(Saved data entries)
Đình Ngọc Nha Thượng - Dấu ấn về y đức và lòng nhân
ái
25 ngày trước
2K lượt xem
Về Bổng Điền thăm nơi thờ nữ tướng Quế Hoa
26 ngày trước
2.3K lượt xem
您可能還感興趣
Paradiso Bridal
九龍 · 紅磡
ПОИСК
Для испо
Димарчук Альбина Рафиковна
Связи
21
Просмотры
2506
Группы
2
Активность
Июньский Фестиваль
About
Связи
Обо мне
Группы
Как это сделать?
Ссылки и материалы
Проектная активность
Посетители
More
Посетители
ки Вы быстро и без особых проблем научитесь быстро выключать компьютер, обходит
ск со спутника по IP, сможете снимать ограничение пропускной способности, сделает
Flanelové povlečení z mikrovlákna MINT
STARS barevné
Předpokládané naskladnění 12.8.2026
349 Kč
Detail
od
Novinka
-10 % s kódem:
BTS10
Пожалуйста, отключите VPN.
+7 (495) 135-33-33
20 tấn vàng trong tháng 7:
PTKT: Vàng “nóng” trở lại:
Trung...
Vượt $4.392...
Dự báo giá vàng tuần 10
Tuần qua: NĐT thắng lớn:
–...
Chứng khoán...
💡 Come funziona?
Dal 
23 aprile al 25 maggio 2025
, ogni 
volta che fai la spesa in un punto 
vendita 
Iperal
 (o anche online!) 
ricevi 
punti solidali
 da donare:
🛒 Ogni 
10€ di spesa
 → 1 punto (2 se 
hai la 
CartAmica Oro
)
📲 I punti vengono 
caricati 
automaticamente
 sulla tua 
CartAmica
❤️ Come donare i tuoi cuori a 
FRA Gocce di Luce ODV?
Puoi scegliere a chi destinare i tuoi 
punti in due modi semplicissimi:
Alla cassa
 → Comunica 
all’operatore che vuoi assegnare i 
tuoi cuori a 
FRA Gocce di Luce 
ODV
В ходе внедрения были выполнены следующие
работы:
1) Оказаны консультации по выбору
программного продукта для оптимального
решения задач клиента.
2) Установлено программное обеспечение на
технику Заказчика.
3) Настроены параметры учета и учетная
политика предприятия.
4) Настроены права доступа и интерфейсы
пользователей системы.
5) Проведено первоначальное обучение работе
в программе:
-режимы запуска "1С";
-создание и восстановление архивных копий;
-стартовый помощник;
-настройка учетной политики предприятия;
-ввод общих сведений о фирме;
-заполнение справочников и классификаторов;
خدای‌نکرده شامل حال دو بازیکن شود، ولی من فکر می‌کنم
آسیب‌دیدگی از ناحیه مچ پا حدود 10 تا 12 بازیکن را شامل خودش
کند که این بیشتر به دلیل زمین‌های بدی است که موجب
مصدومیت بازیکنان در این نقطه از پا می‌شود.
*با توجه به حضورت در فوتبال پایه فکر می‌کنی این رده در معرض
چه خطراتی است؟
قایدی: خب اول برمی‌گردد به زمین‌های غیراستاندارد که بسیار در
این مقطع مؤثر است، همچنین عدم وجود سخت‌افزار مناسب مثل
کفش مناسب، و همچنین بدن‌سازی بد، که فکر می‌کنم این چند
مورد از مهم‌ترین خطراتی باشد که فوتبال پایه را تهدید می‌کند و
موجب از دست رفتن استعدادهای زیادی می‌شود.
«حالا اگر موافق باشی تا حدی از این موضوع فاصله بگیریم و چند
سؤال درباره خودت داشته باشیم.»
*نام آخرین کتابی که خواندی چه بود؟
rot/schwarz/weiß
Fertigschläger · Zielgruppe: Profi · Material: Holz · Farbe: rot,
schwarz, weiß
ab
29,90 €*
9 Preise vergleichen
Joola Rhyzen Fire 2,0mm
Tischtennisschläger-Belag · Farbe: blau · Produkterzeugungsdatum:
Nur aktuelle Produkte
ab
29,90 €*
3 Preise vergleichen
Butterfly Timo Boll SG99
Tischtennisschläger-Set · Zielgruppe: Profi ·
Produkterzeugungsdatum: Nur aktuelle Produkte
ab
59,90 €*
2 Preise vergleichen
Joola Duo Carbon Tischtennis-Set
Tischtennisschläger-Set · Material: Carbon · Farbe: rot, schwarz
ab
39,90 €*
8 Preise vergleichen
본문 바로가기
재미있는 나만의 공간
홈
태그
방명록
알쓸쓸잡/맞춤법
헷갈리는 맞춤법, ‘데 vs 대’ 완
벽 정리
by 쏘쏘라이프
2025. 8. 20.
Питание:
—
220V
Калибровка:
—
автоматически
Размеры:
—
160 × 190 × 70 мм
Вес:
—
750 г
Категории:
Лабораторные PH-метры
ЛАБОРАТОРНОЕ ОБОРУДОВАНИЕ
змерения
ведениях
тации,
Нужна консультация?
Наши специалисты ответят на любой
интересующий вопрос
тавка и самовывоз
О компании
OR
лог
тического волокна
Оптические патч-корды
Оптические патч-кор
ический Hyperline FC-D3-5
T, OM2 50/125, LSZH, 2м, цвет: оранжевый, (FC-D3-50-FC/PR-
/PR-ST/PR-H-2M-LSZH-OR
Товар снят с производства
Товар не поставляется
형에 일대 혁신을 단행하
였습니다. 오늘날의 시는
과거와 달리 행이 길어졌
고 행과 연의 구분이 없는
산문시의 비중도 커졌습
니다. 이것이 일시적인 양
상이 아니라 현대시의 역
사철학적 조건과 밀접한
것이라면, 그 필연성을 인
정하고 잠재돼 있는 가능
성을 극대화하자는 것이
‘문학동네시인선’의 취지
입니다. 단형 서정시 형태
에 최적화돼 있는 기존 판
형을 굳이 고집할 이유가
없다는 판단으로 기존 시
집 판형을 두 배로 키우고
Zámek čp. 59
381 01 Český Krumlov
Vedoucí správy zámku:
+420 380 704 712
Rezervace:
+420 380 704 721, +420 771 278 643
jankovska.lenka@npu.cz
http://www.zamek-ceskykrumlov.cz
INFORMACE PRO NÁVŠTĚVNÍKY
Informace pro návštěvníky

== Exercise directions ==
Exactly how many lines in the data above hold "Produkterzeugungsdatum"? State that number only.

== Answer to the problem ==
2